What is the difference between defining this wrapper function and how s2n-bignum defines bignum_add_p384? Is my mental model of C functions are equivalent to functions defined in the assembly files wrong?
There was a problem hiding this comment.
It's a valid question. This change stemmed from the observation that those 3 functions that were wrapped, when they were being assigned to the p521_methods struct in crypto/fipsmodule/ec/p521.c#L292-L296, they were creating the following (commented) assembly instructions that were replaced by delocate.go by the ones right underneath in <build-folder>/crypto/fipsmodule/bcm-delocated.S.

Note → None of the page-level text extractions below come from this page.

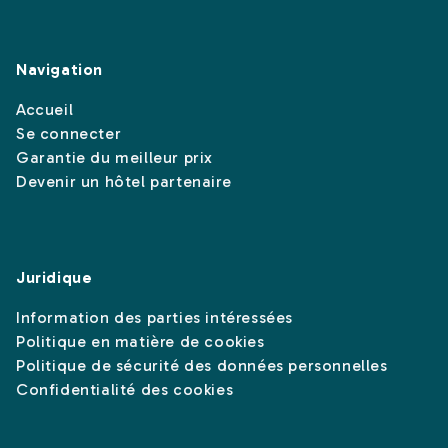
Navigation
Accueil
Se connecter
Garantie du meilleur prix
Devenir un hôtel partenaire
Juridique
Information des parties intéressées
Politique en matière de cookies
Politique de sécurité des données personnelles
Confidentialité des cookies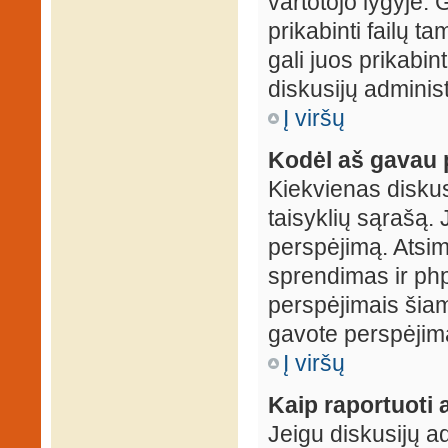
vartotojo lygyje. 
prikabinti failų t
gali juos prikabint
diskusijų administ
Į viršų
Kodėl aš gavau 
Kiekvienas diskus
taisyklių sąrašą. 
perspėjimą. Atsimi
sprendimas ir ph
perspėjimais šiam
gavote perspėjimą
Į viršų
Kaip raportuoti
Jeigu diskusijų ad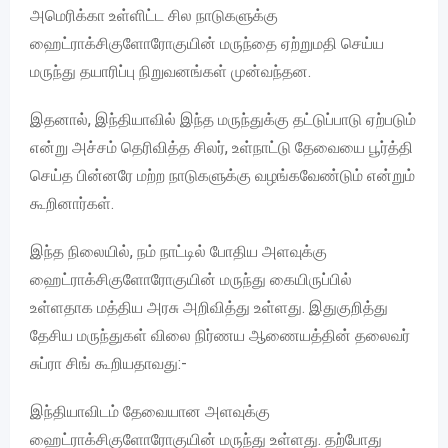
அமெரிக்கா உள்ளிட்ட சில நாடுகளுக்கு
ஹைட்ராக்சிகுளோரோகுயின் மருந்தை ஏற்றுமதி செய்ய
மருந்து தயாரிப்பு நிறுவனங்கள் முன்வந்தன.
இதனால், இந்தியாவில் இந்த மருந்துக்கு தட்டுப்பாடு ஏற்படும்
என்று அச்சம் தெரிவித்த சிலர், உள்நாட்டு தேவையை பூர்த்தி
செய்த பின்னரே மற்ற நாடுகளுக்கு வழங்கவேண்டும் என்றும்
கூறினார்கள்.
இந்த நிலையில், நம் நாட்டில் போதிய அளவுக்கு
ஹைட்ராக்சிகுளோரோகுயின் மருந்து கையிருப்பில்
உள்ளதாக மத்திய அரசு அறிவித்து உள்ளது. இதுகுறித்து
தேசிய மருந்துகள் விலை நிர்ணய ஆணையத்தின் தலைவர்
சுப்ரா சிங் கூறியதாவது:-
இந்தியாவிடம் தேவையான அளவுக்கு
ஹைட்ராக்சிகுளோரோகுயின் மருந்து உள்ளது. தற்போது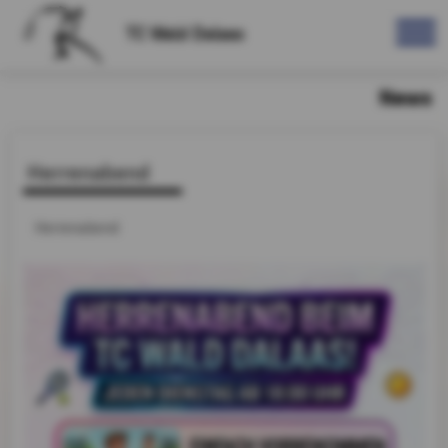
TC Wald Dalaas
News
Herrenabend
Herrenabend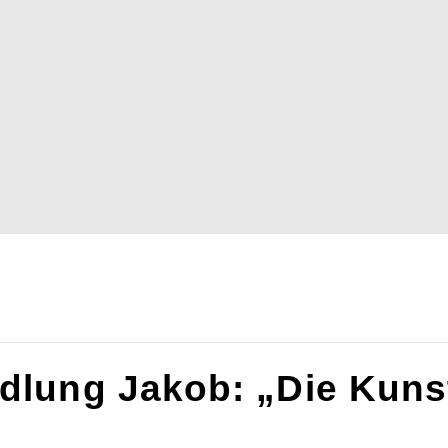
dlung Jakob: „Die Kuns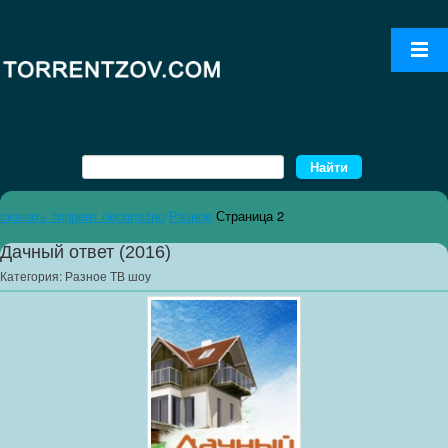
скачать торрент бесплатно
Разное
Страница 2
Дачный ответ (2016)
Категория:
Разное ТВ шоу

.Lp521_methods_init_local_target:
p521_methods_init:
...
// WAS adrp x10, :got:bignum_add_p521
adr x10, .Lbignum_add_p521_local_target
// WAS adrp x9, :got:bignum_sub_p521
adr x9, .Lbignum_sub_p521_local_target
// WAS adrp x6, :got:bignum_neg_p521
adr x6, .Lbignum_neg_p521_local_target
In the case of gcc compilations (not all versions, it depends which ones get lucky), the target address of the adr instructions was further than the admissible 1MB.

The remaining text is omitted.